Можно было предполагать, что благодаря Коковцову постепенно все предубеждение государя к Думе после первых ее двух революционных составов пройдет и совместная государственная работа станет возможной. На это весьма надеялся и Коковцов во время «медовых месяцев» своего премьерства. К сожалению, это не удалось.
Причиной тому был злой рок в лице того же Распутина, являвшегося Божьей карой России.
Пресса заговорила о близости этого проходимца ко двору и его влиянии на назначение высшего духовенства.

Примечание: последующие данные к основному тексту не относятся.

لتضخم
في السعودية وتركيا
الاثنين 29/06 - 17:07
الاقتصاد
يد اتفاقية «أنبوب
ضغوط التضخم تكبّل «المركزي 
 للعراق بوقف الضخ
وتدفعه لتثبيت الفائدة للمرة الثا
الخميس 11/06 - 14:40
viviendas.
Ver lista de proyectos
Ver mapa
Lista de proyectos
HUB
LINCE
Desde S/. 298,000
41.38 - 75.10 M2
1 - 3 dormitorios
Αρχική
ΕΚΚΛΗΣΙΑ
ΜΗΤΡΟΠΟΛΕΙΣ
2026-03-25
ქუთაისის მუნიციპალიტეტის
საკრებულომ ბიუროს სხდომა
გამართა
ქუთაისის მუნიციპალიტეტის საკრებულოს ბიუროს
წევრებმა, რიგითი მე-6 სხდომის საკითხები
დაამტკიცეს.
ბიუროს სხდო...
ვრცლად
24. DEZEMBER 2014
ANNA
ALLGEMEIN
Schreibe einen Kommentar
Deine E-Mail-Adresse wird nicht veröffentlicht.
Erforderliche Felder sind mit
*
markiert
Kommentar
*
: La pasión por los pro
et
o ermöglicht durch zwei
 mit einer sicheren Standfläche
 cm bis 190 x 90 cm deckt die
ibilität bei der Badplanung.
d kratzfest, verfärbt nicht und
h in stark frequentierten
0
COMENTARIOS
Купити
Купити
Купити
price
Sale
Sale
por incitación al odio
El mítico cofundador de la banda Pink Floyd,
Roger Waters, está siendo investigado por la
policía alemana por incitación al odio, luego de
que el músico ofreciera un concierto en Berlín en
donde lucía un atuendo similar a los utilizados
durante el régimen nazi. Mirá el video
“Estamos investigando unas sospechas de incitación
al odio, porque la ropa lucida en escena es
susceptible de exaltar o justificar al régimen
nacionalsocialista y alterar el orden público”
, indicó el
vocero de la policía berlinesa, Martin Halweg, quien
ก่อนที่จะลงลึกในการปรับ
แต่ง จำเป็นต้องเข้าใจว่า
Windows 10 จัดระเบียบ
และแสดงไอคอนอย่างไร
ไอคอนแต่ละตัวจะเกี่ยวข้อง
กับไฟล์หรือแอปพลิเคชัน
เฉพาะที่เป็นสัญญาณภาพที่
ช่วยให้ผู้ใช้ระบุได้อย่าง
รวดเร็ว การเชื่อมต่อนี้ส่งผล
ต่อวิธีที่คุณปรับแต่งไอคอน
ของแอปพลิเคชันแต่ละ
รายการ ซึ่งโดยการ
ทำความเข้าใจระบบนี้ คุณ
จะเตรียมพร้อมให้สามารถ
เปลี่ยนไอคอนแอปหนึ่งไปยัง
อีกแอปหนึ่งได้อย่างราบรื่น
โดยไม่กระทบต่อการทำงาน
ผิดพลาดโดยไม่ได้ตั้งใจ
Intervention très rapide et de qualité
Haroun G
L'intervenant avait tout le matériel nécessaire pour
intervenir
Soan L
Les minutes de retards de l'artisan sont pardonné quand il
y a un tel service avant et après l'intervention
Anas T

Да позволено мне будет небольшое отступление, дабы объяснить взгляд высочайших особ на прессу. Свободу слова они признавали и к этому относились миролюбиво. Но, во-первых, под «словом» не хотели признать «печатного слова», а когда наконец нехотя с этим мирились, то считали, что высказанную или напечатанную ложь надо иметь возможность тут же административным порядком карать, неверно сказанное — исправлять. Одно лишь обращение к суду казалось им непонятным, равно как им казалось невероятным, чтобы воля государя не могла запретить печатание нежелательных статей.
Так, например, я как начальник придворной цензуры запрещал все статьи, где имя Распутина сопоставлялось с именами высочайших особ, на что закон меня уполномочивал. Но те статьи, где имена высочайших особ не значились, на цензуру мне вовсе не представлялись, и против них я был бессилен реагировать.
Мне немалого труда стоило это вполне растолковать своему министру, да и ему нелегко было убедить государя. Императрица же осталась при убеждении, что компетентные власти не желают ни строго относиться к этим вопросам, ни исполнять волю Его Величества.
Совершенно непонятна была в то время для наших верхов необходимость считаться с прессою. Строгие меры не только не останавливали нежелательных публикаций, а, напротив, их вызывали. Деньги в виде субсидий, а в сущности — взяток, тоже опасны, вызывают разные шантажи, а если аппетиты разыгрываются, то в конце концов ведут к катастрофам.
Возвращаюсь к вопросу об отношении государя к третьей Думе. Все инсинуации прессы относительно Распутина просачивались в Думу, вносились запросы, в кулуарах высказывались совершенно невозможные сплетни, да и во время прений с трибуны допускались безусловно непристойные речи и возгласы.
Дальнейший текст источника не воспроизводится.